His name was Nicholas of Myra, later known as Saint Nicholas. He lived in what is now Turkey, dying around the year 350. He was a very active leader in the early Christian church, even participating in the great Council of Nicea in 325.
Nicholas was known for holiness and passion for Christ. He was even imprisoned for his faith as part of the Diocletian persecution. He gave most of his money away, and his love for children was real.
One of my favorite stories from his life has to do with three poverty-stricken girls. In those days, a young girl’s hopes rested on her father’s ability to provide a dowry (a dowry was money a father provided to whoever would marry his daughter).
No money, often no marriage.
A girl without a dowry from a poor family was often thrust into the worst of situations because they had no other way to fend for themselves. Many found themselves ensnared in the world of prostitution.
Nicholas was concerned about the three young girls, and the future that awaited them, so one night he took three bags of gold and anonymously threw them into the house, allowing each girl to have a bag of gold for her dowry.
All three were married.
Nicholas later became the patron saint of children. In fact, it was children who began giving presents in his name. But they had trouble pronouncing it, so St. Nicholas became Sint Klaes, and then became Santa Claus by the Dutch.
Simply put, St. Nicholas was one of the great heroes of the faith, and worthy of honor. Even during times when “saints” were less than celebrated, such as the Reformation, Nicholas remained popular.
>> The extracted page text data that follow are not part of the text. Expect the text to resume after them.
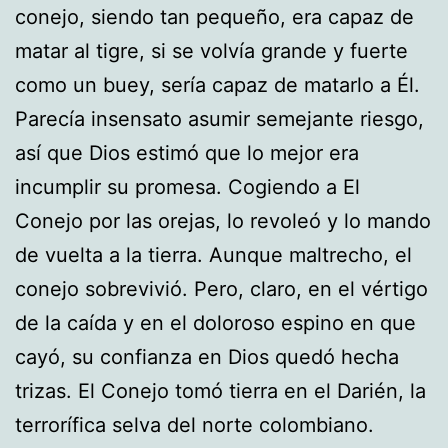
conejo, siendo tan pequeño, era capaz de
matar al tigre, si se volvía grande y fuerte
como un buey, sería capaz de matarlo a Él.
Parecía insensato asumir semejante riesgo,
así que Dios estimó que lo mejor era
incumplir su promesa. Cogiendo a El
Conejo por las orejas, lo revoleó y lo mando
de vuelta a la tierra. Aunque maltrecho, el
conejo sobrevivió. Pero, claro, en el vértigo
de la caída y en el doloroso espino en que
cayó, su confianza en Dios quedó hecha
trizas. El Conejo tomó tierra en el Darién, la
terrorífica selva del norte colombiano.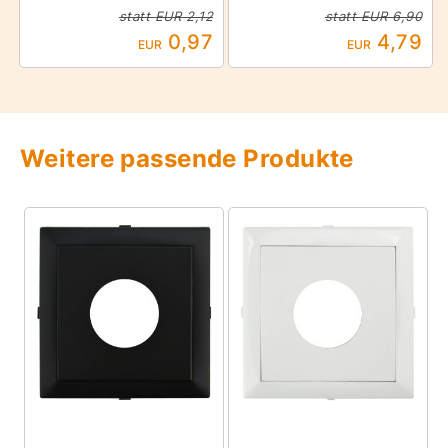
statt
EUR 2,12
statt
EUR 6,90
0,97
4,79
EUR
EUR
Weitere passende Produkte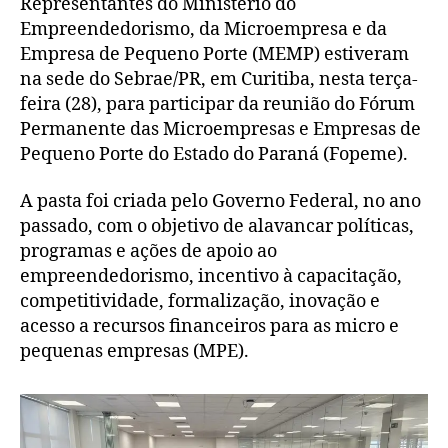
Representantes do Ministério do
Empreendedorismo, da Microempresa e da
Empresa de Pequeno Porte (MEMP) estiveram
na sede do Sebrae/PR, em Curitiba, nesta terça-
feira (28), para participar da reunião do Fórum
Permanente das Microempresas e Empresas de
Pequeno Porte do Estado do Paraná (Fopeme).
A pasta foi criada pelo Governo Federal, no ano
passado, com o objetivo de alavancar políticas,
programas e ações de apoio ao
empreendedorismo, incentivo à capacitação,
competitividade, formalização, inovação e
acesso a recursos financeiros para as micro e
pequenas empresas (MPE).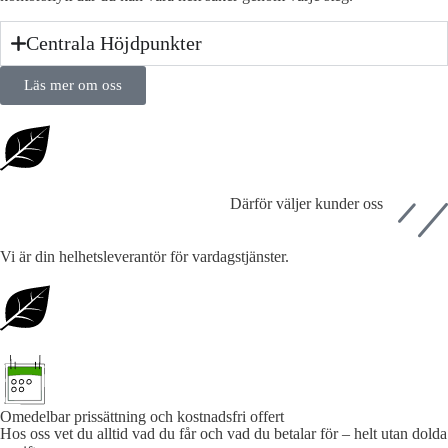
Centrala Höjdpunkter
Läs mer om oss
Därför väljer kunder oss
Vi är din helhetsleverantör för vardagstjänster.
Omedelbar prissättning och kostnadsfri offert
Hos oss vet du alltid vad du får och vad du betalar för – helt utan dolda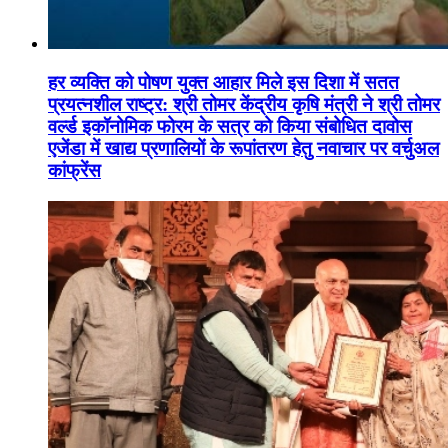
हर व्यक्ति को पोषण युक्त आहार मिले इस दिशा में सतत
प्रयत्नशील राष्ट्र: श्री तोमर केंद्रीय कृषि मंत्री ने श्री तोमर
वर्ल्ड इकॉनोमिक फोरम के सत्र को किया संबोधित दावोस
एजेंडा में खाद्य प्रणालियों के रूपांतरण हेतु नवाचार पर वर्चुअल
कांफ्रेंस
So did we tell our children about Santa Claus? Yes, we did. We told them of a good and godly man who gave presents to children out of his love for the Christ child. We even had a ceramic of a “kneeling Santa” before the manger.
And when the time came that we let our children in on the “secret,” we told them that parents continue on the tradition of celebrating Christmas by gift-giving in the name of Santa because of his noble and good life.
So yes, Virginia, there is a Santa Claus.
And he was – and through parents, still is – more wonderful than you ever imagined.
James Emery White
“Yes, Virginia, there is a Santa Claus,” Wikipedia, read online.
For the full editorial in the 1897 Sun, courtesy of the Newseum, click here.
Adam C. English, The Saint Who Would be Santa Claus: The True Life and Trials of Nicholas of Myra.
James Emery White is the founding and senior pastor of Mecklenburg Community Church in Charlotte, N.C., and the ranked adjunctive professor of theology and culture at Gordon-Conwell Theological Seminary, which he also served as their fourth president. His newly released book is The Church in an Age of Crisis: 25 New Realities Facing Christianity (Baker Press). To enjoy a free subscription to the Church and Culture blog, log on to www.churchandculture.org, where you can post your comments on this blog, view past blogs in our archive and read the latest church and culture news from around the world. Follow Dr. White on Twitter @JamesEmeryWhite.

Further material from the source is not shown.